Menyambut Kapsul Hayabusa Kembali ke Bumi


Pendaratan kapsul Hayabusa pembawa sampel asteoroid Itokawa sesuai rencana dan masyarakat Australia bisa melihat proses pendaratannya Ahad, 13 Juni 2010, malam sekitar pukul 21.00 WIB (sekitar pukul 23.00 waktu Australia). Di langit Barat Laut (antara Utara-Barat) terlihat “bintang”  sangat terang di dekat Mars. Itulah kapsul Hayabusa yang sedang terbakar dengan suhu sekitar 7.000 derajat. Sayang sekali dari Indonesia sulit terlihat karena saat melintas di Barat – Selatan Indonesia kapsul belum terbakar, sehingga masih tampak gelap.
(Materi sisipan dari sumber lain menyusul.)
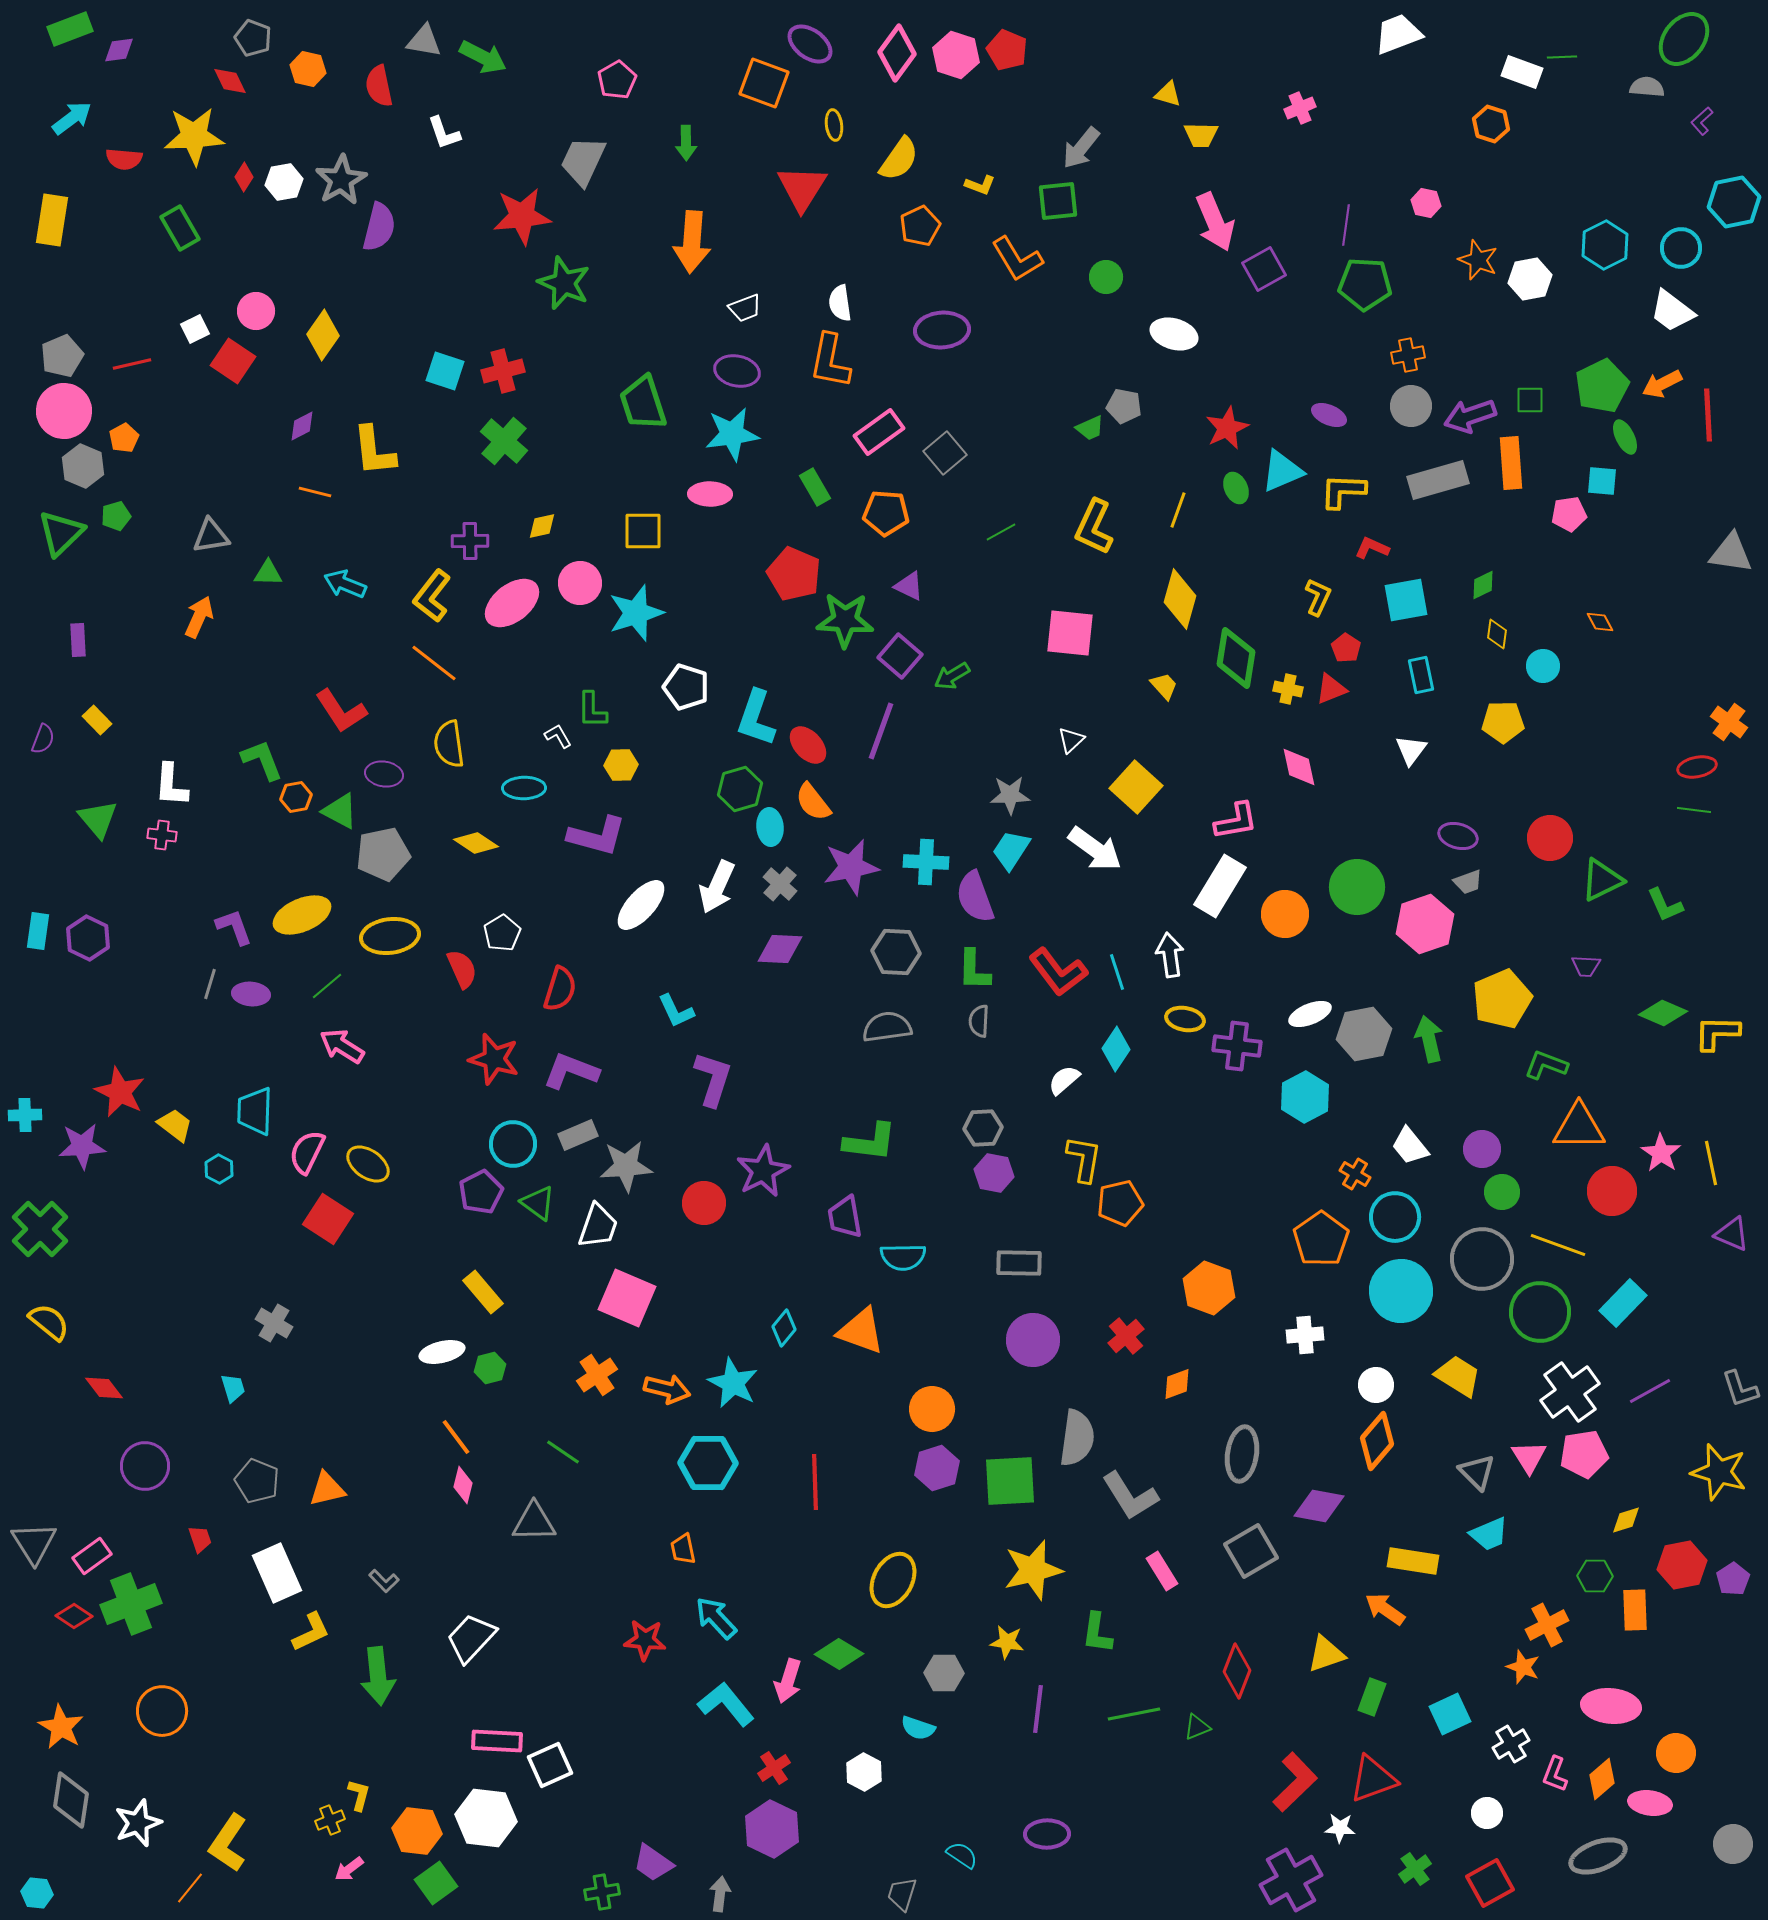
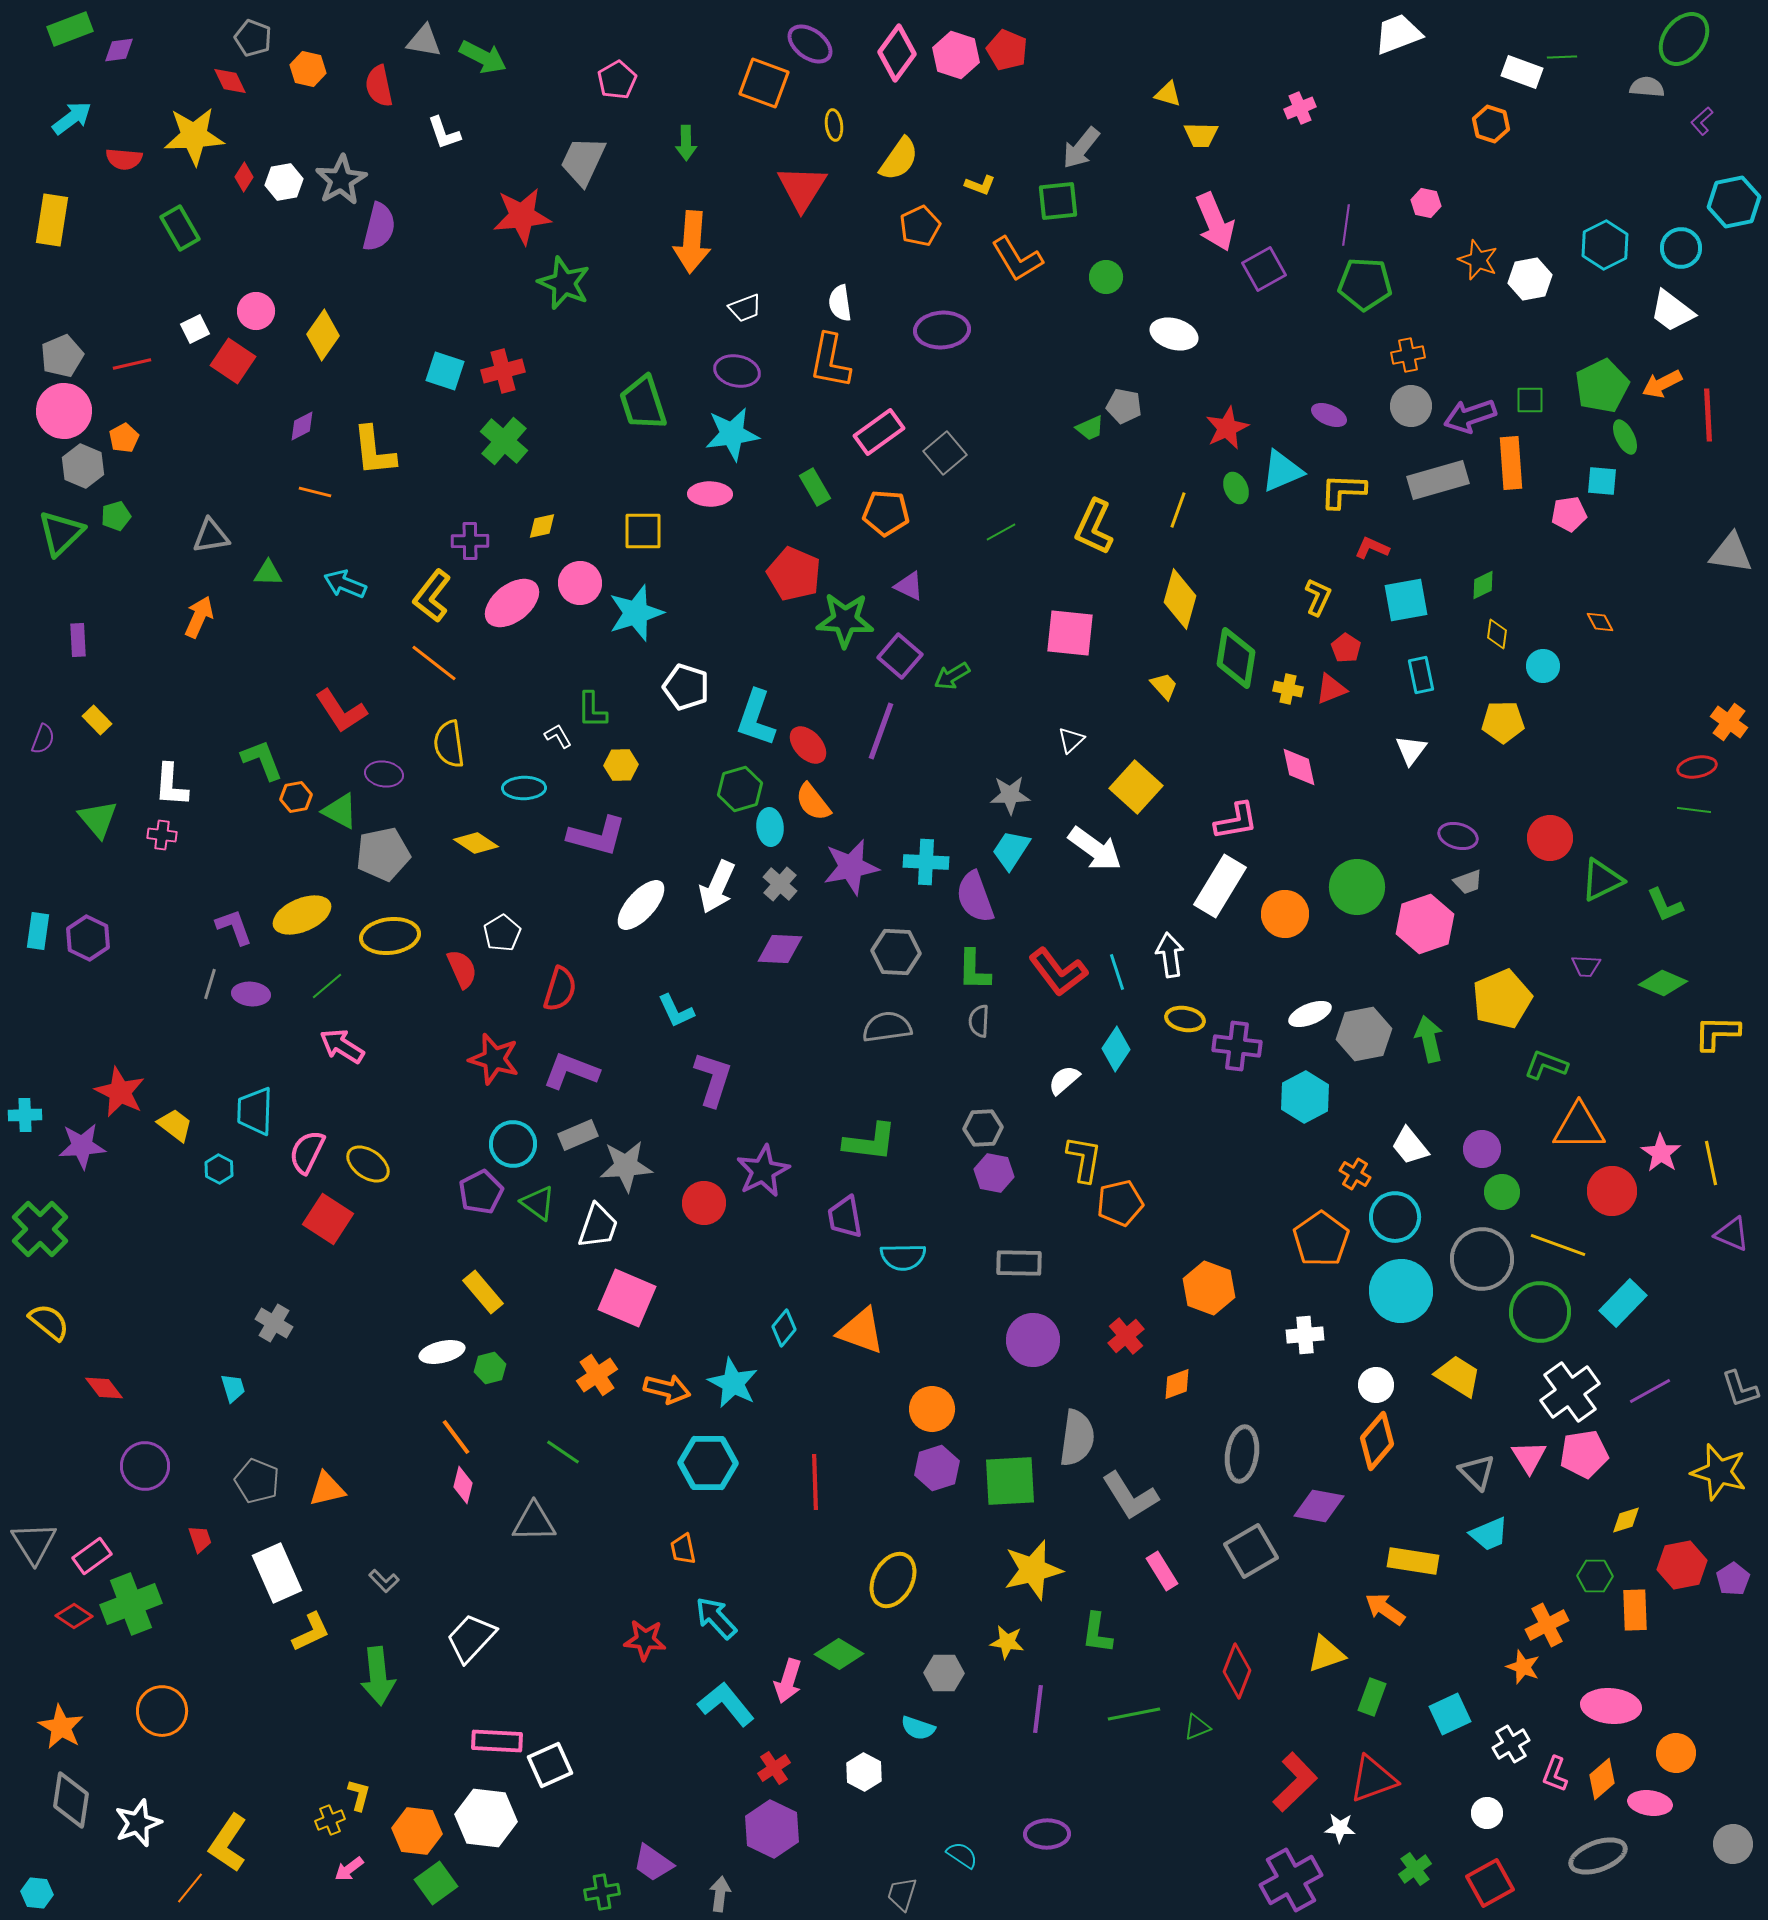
green diamond at (1663, 1013): moved 30 px up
NASA merekamnya saat-saat pendaratan dari pesawat terbang untuk tujuan kajian sistem pelindung panasnya.

Ini video dari NASA:

Hayabusa adalah pesawat antariksa milik Jepang yang dikirim ke asteoroid (planet kecil) bernama Itokawa yang mengorbit antara Bumi dan Mars. Nama teknisnya adalah MUSES-C (Mu Space Engineering Spacecraft-C). Hayabusa diluncurkan pada 9 Mei 2003 dan menuju asteoroid menggunakan teknologi roket pendorong terbaru dengan sistem propulsi ion. Dengan sistem elektronik, ion dipercepat mencapai kecepatan tinggi yang berfungsi sebagai tenaga pendorong roket kendalinya. Hayabusa yang berbobot  510 kg mencapai orbit Itokawa pada 12 September 2005. Sambil mengorbit pada ketinggian sekitar 3 – 20 km, Hayabusa mengambil banyak gambar asteoroid mirip kacang tanah raksasa berukuran sekitar 535 × 294 × 209 m. Setelah beberapa kali mencoba, akhirnya pada 26 November 2005 Hayabusa berhasil mendarat di asteorid Itokawa untuk mengambil sampel tanah asteoroid dengan melontarkan peluru kecil ke tanah lalu menyedot tanah yang terhambur dengan corong penghisap (walau ada masalah teknis). Sampel tanah itu disimpan di kapsul pembawa sampel.  Lalu segera kembali mengorbit asteoroid. Pada April 2007 mulai perjalanan kembali ke bumi dan mencapai bumi pada 13 Juni 2010.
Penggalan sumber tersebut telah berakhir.